»»
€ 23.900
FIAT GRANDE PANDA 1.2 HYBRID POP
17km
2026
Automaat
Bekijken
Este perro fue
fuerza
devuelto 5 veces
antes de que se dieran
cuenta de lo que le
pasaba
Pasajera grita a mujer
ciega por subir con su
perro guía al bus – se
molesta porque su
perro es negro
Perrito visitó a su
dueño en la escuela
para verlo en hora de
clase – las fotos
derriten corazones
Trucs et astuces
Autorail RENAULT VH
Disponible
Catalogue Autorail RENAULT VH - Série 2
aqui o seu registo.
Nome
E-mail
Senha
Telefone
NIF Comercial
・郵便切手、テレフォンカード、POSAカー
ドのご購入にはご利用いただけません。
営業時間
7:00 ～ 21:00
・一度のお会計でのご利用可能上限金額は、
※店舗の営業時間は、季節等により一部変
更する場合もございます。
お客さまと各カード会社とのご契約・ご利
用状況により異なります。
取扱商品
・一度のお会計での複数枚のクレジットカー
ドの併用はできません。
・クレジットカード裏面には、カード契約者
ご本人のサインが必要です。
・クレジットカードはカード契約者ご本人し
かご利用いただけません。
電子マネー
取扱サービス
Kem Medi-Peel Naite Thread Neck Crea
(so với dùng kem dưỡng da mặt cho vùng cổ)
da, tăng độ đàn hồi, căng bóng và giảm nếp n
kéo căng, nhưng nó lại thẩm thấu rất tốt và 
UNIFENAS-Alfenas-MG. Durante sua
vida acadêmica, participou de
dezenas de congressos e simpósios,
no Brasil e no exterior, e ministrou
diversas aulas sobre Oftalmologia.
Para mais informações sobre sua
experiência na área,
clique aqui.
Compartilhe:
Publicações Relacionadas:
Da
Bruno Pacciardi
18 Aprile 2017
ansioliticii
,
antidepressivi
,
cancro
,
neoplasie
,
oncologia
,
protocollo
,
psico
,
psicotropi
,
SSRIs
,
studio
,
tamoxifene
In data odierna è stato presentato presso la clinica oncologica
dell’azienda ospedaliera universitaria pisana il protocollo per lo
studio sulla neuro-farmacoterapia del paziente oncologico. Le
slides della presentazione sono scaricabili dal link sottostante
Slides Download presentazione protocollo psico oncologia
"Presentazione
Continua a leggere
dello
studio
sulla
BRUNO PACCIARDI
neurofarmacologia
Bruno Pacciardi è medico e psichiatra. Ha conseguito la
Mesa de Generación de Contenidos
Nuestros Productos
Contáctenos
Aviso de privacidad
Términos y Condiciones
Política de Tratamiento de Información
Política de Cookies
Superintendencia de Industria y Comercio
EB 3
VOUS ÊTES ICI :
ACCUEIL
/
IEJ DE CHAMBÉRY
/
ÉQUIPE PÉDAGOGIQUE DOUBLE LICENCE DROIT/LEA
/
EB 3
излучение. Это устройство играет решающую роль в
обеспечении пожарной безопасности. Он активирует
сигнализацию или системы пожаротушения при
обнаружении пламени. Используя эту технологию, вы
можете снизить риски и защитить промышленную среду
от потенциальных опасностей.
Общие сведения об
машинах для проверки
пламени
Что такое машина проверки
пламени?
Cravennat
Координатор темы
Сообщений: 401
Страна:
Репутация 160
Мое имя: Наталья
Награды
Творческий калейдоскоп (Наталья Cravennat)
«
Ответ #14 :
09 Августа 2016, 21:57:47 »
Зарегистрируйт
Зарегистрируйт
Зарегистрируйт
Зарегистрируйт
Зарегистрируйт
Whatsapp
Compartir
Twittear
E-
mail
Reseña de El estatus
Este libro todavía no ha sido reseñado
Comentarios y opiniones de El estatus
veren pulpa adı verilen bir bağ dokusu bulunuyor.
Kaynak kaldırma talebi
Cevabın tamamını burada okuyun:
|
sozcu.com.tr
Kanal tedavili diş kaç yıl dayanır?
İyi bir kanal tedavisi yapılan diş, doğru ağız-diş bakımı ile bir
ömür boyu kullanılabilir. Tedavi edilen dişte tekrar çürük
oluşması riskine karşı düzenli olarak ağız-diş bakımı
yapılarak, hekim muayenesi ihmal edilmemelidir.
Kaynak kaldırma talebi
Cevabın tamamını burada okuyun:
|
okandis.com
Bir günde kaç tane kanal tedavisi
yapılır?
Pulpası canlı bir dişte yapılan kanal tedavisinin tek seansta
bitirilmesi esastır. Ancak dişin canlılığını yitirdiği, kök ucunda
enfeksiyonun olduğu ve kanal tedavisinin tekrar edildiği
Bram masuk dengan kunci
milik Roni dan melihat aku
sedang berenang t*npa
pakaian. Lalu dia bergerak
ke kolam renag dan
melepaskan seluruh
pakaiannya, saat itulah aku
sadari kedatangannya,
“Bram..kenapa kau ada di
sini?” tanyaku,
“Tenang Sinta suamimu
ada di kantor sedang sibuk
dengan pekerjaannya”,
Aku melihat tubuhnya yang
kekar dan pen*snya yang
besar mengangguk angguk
««
> _The task_
All the entries are to be reproduced verbatim.

> _Task answer_
€ 23.900
FIAT GRANDE PANDA 1.2 HYBRID POP
17km
2026
Automaat
Bekijken
Este perro fue
fuerza
devuelto 5 veces
antes de que se dieran
cuenta de lo que le
pasaba
Pasajera grita a mujer
ciega por subir con su
perro guía al bus – se
molesta porque su
perro es negro
Perrito visitó a su
dueño en la escuela
para verlo en hora de
clase – las fotos
derriten corazones
Trucs et astuces
Autorail RENAULT VH
Disponible
Catalogue Autorail RENAULT VH - Série 2
aqui o seu registo.
Nome
E-mail
Senha
Telefone
NIF Comercial
・郵便切手、テレフォンカード、POSAカー
ドのご購入にはご利用いただけません。
営業時間
7:00 ～ 21:00
・一度のお会計でのご利用可能上限金額は、
※店舗の営業時間は、季節等により一部変
更する場合もございます。
お客さまと各カード会社とのご契約・ご利
用状況により異なります。
取扱商品
・一度のお会計での複数枚のクレジットカー
ドの併用はできません。
・クレジットカード裏面には、カード契約者
ご本人のサインが必要です。
・クレジットカードはカード契約者ご本人し
かご利用いただけません。
電子マネー
取扱サービス
Kem Medi-Peel Naite Thread Neck Crea
(so với dùng kem dưỡng da mặt cho vùng cổ)
da, tăng độ đàn hồi, căng bóng và giảm nếp n
kéo căng, nhưng nó lại thẩm thấu rất tốt và 
UNIFENAS-Alfenas-MG. Durante sua
vida acadêmica, participou de
dezenas de congressos e simpósios,
no Brasil e no exterior, e ministrou
diversas aulas sobre Oftalmologia.
Para mais informações sobre sua
experiência na área,
clique aqui.
Compartilhe:
Publicações Relacionadas:
Da
Bruno Pacciardi
18 Aprile 2017
ansioliticii
,
antidepressivi
,
cancro
,
neoplasie
,
oncologia
,
protocollo
,
psico
,
psicotropi
,
SSRIs
,
studio
,
tamoxifene
In data odierna è stato presentato presso la clinica oncologica
dell’azienda ospedaliera universitaria pisana il protocollo per lo
studio sulla neuro-farmacoterapia del paziente oncologico. Le
slides della presentazione sono scaricabili dal link sottostante
Slides Download presentazione protocollo psico oncologia
"Presentazione
Continua a leggere
dello
studio
sulla
BRUNO PACCIARDI
neurofarmacologia
Bruno Pacciardi è medico e psichiatra. Ha conseguito la
Mesa de Generación de Contenidos
Nuestros Productos
Contáctenos
Aviso de privacidad
Términos y Condiciones
Política de Tratamiento de Información
Política de Cookies
Superintendencia de Industria y Comercio
EB 3
VOUS ÊTES ICI :
ACCUEIL
/
IEJ DE CHAMBÉRY
/
ÉQUIPE PÉDAGOGIQUE DOUBLE LICENCE DROIT/LEA
/
EB 3
излучение. Это устройство играет решающую роль в
обеспечении пожарной безопасности. Он активирует
сигнализацию или системы пожаротушения при
обнаружении пламени. Используя эту технологию, вы
можете снизить риски и защитить промышленную среду
от потенциальных опасностей.
Общие сведения об
машинах для проверки
пламени
Что такое машина проверки
пламени?
Cravennat
Координатор темы
Сообщений: 401
Страна:
Репутация 160
Мое имя: Наталья
Награды
Творческий калейдоскоп (Наталья Cravennat)
«
Ответ #14 :
09 Августа 2016, 21:57:47 »
Зарегистрируйт
Зарегистрируйт
Зарегистрируйт
Зарегистрируйт
Зарегистрируйт
Whatsapp
Compartir
Twittear
E-
mail
Reseña de El estatus
Este libro todavía no ha sido reseñado
Comentarios y opiniones de El estatus
veren pulpa adı verilen bir bağ dokusu bulunuyor.
Kaynak kaldırma talebi
Cevabın tamamını burada okuyun:
|
sozcu.com.tr
Kanal tedavili diş kaç yıl dayanır?
İyi bir kanal tedavisi yapılan diş, doğru ağız-diş bakımı ile bir
ömür boyu kullanılabilir. Tedavi edilen dişte tekrar çürük
oluşması riskine karşı düzenli olarak ağız-diş bakımı
yapılarak, hekim muayenesi ihmal edilmemelidir.
Kaynak kaldırma talebi
Cevabın tamamını burada okuyun:
|
okandis.com
Bir günde kaç tane kanal tedavisi
yapılır?
Pulpası canlı bir dişte yapılan kanal tedavisinin tek seansta
bitirilmesi esastır. Ancak dişin canlılığını yitirdiği, kök ucunda
enfeksiyonun olduğu ve kanal tedavisinin tekrar edildiği
Bram masuk dengan kunci
milik Roni dan melihat aku
sedang berenang t*npa
pakaian. Lalu dia bergerak
ke kolam renag dan
melepaskan seluruh
pakaiannya, saat itulah aku
sadari kedatangannya,
“Bram..kenapa kau ada di
sini?” tanyaku,
“Tenang Sinta suamimu
ada di kantor sedang sibuk
dengan pekerjaannya”,
Aku melihat tubuhnya yang
kekar dan pen*snya yang
besar mengangguk angguk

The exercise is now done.